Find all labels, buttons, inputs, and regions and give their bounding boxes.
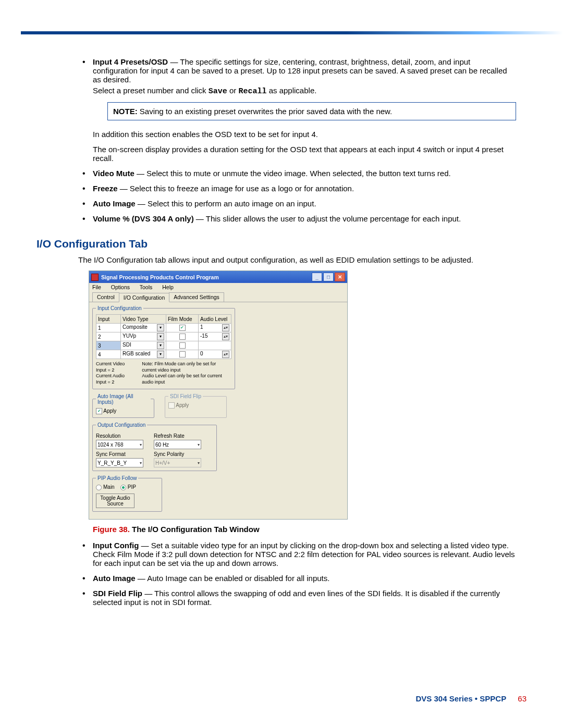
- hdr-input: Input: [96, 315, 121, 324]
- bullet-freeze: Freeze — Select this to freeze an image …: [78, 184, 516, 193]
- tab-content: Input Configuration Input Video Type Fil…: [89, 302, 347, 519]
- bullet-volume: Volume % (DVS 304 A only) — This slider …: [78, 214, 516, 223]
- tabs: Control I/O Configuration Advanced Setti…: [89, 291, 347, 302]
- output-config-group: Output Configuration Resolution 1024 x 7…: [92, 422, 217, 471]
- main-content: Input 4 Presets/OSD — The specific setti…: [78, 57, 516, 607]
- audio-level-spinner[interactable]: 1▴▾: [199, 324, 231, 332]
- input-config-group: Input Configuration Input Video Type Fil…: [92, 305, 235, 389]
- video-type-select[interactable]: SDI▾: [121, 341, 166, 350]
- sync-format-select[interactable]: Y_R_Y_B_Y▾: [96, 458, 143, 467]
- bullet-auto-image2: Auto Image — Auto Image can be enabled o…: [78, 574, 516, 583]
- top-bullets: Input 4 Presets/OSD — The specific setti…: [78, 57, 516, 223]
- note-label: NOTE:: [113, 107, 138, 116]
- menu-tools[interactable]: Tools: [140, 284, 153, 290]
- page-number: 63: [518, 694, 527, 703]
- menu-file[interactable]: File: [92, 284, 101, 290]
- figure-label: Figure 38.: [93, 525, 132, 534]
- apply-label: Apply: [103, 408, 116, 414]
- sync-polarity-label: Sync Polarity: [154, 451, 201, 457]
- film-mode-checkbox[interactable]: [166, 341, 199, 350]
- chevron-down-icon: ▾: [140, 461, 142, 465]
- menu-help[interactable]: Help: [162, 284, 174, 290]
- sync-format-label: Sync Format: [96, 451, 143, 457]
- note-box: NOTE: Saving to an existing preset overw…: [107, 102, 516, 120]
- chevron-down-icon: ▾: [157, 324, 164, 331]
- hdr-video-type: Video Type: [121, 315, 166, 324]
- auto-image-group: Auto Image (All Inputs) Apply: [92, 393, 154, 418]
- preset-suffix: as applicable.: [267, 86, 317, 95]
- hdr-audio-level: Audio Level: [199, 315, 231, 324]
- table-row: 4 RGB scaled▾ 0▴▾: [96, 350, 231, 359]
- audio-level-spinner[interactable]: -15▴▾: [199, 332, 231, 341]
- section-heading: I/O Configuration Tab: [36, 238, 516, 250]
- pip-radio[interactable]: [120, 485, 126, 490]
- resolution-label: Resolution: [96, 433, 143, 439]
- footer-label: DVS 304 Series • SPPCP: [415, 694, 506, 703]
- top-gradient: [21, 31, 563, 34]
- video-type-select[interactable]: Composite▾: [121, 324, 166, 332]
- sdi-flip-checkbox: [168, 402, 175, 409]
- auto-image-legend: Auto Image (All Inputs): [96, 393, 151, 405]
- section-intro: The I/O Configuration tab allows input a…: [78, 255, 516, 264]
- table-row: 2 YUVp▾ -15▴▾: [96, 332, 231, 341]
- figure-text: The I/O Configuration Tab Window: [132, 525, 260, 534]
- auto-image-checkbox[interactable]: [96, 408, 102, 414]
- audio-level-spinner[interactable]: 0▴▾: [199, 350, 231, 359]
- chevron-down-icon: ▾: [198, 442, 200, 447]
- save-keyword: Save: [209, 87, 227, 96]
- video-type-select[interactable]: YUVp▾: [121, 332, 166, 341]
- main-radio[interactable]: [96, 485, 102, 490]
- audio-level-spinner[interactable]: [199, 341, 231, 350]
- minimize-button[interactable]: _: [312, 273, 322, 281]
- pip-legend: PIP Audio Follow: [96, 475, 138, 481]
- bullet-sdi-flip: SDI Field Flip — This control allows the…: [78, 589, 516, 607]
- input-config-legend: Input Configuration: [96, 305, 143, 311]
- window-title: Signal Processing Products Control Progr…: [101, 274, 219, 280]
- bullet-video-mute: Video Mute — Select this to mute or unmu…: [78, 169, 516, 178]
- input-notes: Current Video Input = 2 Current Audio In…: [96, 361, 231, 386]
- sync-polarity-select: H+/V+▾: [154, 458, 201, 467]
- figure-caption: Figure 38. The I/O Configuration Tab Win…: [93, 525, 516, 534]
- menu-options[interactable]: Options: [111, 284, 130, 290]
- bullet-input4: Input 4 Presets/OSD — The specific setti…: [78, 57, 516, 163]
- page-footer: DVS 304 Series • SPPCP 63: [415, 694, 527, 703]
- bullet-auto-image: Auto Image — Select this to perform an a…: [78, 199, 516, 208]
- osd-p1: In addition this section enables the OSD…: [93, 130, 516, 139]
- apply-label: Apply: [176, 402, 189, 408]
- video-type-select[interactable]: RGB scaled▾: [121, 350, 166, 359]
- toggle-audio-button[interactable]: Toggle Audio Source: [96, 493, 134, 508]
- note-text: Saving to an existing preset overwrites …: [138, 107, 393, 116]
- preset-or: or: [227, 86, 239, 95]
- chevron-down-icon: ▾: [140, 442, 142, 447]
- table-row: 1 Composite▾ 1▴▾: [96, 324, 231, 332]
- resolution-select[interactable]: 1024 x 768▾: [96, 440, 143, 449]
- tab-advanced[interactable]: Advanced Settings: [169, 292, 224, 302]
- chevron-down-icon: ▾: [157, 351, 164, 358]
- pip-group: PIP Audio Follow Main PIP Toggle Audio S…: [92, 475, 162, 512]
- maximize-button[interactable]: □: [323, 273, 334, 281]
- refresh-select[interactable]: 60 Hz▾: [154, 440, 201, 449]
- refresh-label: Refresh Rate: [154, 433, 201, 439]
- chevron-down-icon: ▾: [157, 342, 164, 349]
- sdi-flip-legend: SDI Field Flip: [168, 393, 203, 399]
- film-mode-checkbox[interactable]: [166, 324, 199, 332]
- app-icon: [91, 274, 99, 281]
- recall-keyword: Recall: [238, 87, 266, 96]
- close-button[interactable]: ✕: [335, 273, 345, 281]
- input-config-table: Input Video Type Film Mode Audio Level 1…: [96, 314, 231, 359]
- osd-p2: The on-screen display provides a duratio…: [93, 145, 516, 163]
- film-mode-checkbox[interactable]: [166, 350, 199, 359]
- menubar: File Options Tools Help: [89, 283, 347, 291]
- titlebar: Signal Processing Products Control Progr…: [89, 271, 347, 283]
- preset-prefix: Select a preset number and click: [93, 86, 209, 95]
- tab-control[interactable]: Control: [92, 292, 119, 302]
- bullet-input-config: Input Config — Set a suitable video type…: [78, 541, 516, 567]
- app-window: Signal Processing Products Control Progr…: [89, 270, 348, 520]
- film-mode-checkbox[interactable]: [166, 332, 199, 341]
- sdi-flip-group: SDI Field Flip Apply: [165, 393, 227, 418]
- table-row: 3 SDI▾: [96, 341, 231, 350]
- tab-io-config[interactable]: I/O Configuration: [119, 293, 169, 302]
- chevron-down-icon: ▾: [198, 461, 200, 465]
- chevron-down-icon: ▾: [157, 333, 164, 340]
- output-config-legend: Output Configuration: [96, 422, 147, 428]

□ □ □ □ □

# [Activity]
Pictures in the records above are to be left out of an otherwise exact copy.

# [Solution to this problem]
Find all labels, buttons, inputs, and regions and give their bounding boxes.
- hdr-input: Input: [96, 315, 121, 324]
- bullet-freeze: Freeze — Select this to freeze an image …: [78, 184, 516, 193]
- tab-content: Input Configuration Input Video Type Fil…: [89, 302, 347, 519]
- bullet-volume: Volume % (DVS 304 A only) — This slider …: [78, 214, 516, 223]
- tabs: Control I/O Configuration Advanced Setti…: [89, 291, 347, 302]
- output-config-group: Output Configuration Resolution 1024 x 7…: [92, 422, 217, 471]
- main-content: Input 4 Presets/OSD — The specific setti…: [78, 57, 516, 607]
- audio-level-spinner[interactable]: 1▴▾: [199, 324, 231, 332]
- input-config-group: Input Configuration Input Video Type Fil…: [92, 305, 235, 389]
- video-type-select[interactable]: SDI▾: [121, 341, 166, 350]
- sync-format-select[interactable]: Y_R_Y_B_Y▾: [96, 458, 143, 467]
- bullet-auto-image2: Auto Image — Auto Image can be enabled o…: [78, 574, 516, 583]
- top-bullets: Input 4 Presets/OSD — The specific setti…: [78, 57, 516, 223]
- note-label: NOTE:: [113, 107, 138, 116]
- menu-tools[interactable]: Tools: [140, 284, 153, 290]
- page-number: 63: [518, 694, 527, 703]
- menu-file[interactable]: File: [92, 284, 101, 290]
- figure-label: Figure 38.: [93, 525, 132, 534]
- apply-label: Apply: [103, 408, 116, 414]
- sync-polarity-label: Sync Polarity: [154, 451, 201, 457]
- film-mode-checkbox[interactable]: [166, 341, 199, 350]
- chevron-down-icon: ▾: [140, 461, 142, 465]
- menu-help[interactable]: Help: [162, 284, 174, 290]
- sync-format-label: Sync Format: [96, 451, 143, 457]
- note-box: NOTE: Saving to an existing preset overw…: [107, 102, 516, 120]
- chevron-down-icon: ▾: [157, 324, 164, 331]
- hdr-video-type: Video Type: [121, 315, 166, 324]
- auto-image-group: Auto Image (All Inputs) Apply: [92, 393, 154, 418]
- preset-suffix: as applicable.: [267, 86, 317, 95]
- hdr-audio-level: Audio Level: [199, 315, 231, 324]
- table-row: 4 RGB scaled▾ 0▴▾: [96, 350, 231, 359]
- audio-level-spinner[interactable]: -15▴▾: [199, 332, 231, 341]
- section-heading: I/O Configuration Tab: [36, 238, 516, 250]
- pip-radio[interactable]: [120, 485, 126, 490]
- resolution-label: Resolution: [96, 433, 143, 439]
- footer-label: DVS 304 Series • SPPCP: [415, 694, 506, 703]
- top-gradient: [21, 31, 563, 34]
- video-type-select[interactable]: Composite▾: [121, 324, 166, 332]
- sdi-flip-checkbox: [168, 402, 175, 409]
- auto-image-legend: Auto Image (All Inputs): [96, 393, 151, 405]
- section-intro: The I/O Configuration tab allows input a…: [78, 255, 516, 264]
- table-row: 2 YUVp▾ -15▴▾: [96, 332, 231, 341]
- figure-text: The I/O Configuration Tab Window: [132, 525, 260, 534]
- auto-image-checkbox[interactable]: [96, 408, 102, 414]
- audio-level-spinner[interactable]: 0▴▾: [199, 350, 231, 359]
- chevron-down-icon: ▾: [198, 442, 200, 447]
- save-keyword: Save: [209, 87, 227, 96]
- video-type-select[interactable]: YUVp▾: [121, 332, 166, 341]
- main-radio[interactable]: [96, 485, 102, 490]
- audio-level-spinner[interactable]: [199, 341, 231, 350]
- minimize-button[interactable]: _: [312, 273, 322, 281]
- pip-legend: PIP Audio Follow: [96, 475, 138, 481]
- bullet-sdi-flip: SDI Field Flip — This control allows the…: [78, 589, 516, 607]
- input-config-legend: Input Configuration: [96, 305, 143, 311]
- window-title: Signal Processing Products Control Progr…: [101, 274, 219, 280]
- bullet-video-mute: Video Mute — Select this to mute or unmu…: [78, 169, 516, 178]
- input-notes: Current Video Input = 2 Current Audio In…: [96, 361, 231, 386]
- sync-polarity-select: H+/V+▾: [154, 458, 201, 467]
- figure-caption: Figure 38. The I/O Configuration Tab Win…: [93, 525, 516, 534]
- menu-options[interactable]: Options: [111, 284, 130, 290]
- bullet-input4: Input 4 Presets/OSD — The specific setti…: [78, 57, 516, 163]
- page-footer: DVS 304 Series • SPPCP 63: [415, 694, 527, 703]
- bullet-auto-image: Auto Image — Select this to perform an a…: [78, 199, 516, 208]
- osd-p1: In addition this section enables the OSD…: [93, 130, 516, 139]
- apply-label: Apply: [176, 402, 189, 408]
- video-type-select[interactable]: RGB scaled▾: [121, 350, 166, 359]
- toggle-audio-button[interactable]: Toggle Audio Source: [96, 493, 134, 508]
- note-text: Saving to an existing preset overwrites …: [138, 107, 393, 116]
- preset-or: or: [227, 86, 239, 95]
- chevron-down-icon: ▾: [140, 442, 142, 447]
- table-row: 1 Composite▾ 1▴▾: [96, 324, 231, 332]
- resolution-select[interactable]: 1024 x 768▾: [96, 440, 143, 449]
- tab-advanced[interactable]: Advanced Settings: [169, 292, 224, 302]
- chevron-down-icon: ▾: [157, 351, 164, 358]
- pip-group: PIP Audio Follow Main PIP Toggle Audio S…: [92, 475, 162, 512]
- maximize-button[interactable]: □: [323, 273, 334, 281]
- refresh-select[interactable]: 60 Hz▾: [154, 440, 201, 449]
- refresh-label: Refresh Rate: [154, 433, 201, 439]
- chevron-down-icon: ▾: [157, 342, 164, 349]
- sdi-flip-legend: SDI Field Flip: [168, 393, 203, 399]
- film-mode-checkbox[interactable]: [166, 324, 199, 332]
- app-icon: [91, 274, 99, 281]
- recall-keyword: Recall: [238, 87, 266, 96]
- close-button[interactable]: ✕: [335, 273, 345, 281]
- input-config-table: Input Video Type Film Mode Audio Level 1…: [96, 314, 231, 359]
- osd-p2: The on-screen display provides a duratio…: [93, 145, 516, 163]
- film-mode-checkbox[interactable]: [166, 350, 199, 359]
- menubar: File Options Tools Help: [89, 283, 347, 291]
- titlebar: Signal Processing Products Control Progr…: [89, 271, 347, 283]
- preset-prefix: Select a preset number and click: [93, 86, 209, 95]
- tab-control[interactable]: Control: [92, 292, 119, 302]
- bullet-input-config: Input Config — Set a suitable video type…: [78, 541, 516, 567]
- app-window: Signal Processing Products Control Progr…: [89, 270, 348, 520]
- film-mode-checkbox[interactable]: [166, 332, 199, 341]
- sdi-flip-group: SDI Field Flip Apply: [165, 393, 227, 418]
- table-row: 3 SDI▾: [96, 341, 231, 350]
- tab-io-config[interactable]: I/O Configuration: [119, 293, 169, 302]
- chevron-down-icon: ▾: [198, 461, 200, 465]
- chevron-down-icon: ▾: [157, 333, 164, 340]
- output-config-legend: Output Configuration: [96, 422, 147, 428]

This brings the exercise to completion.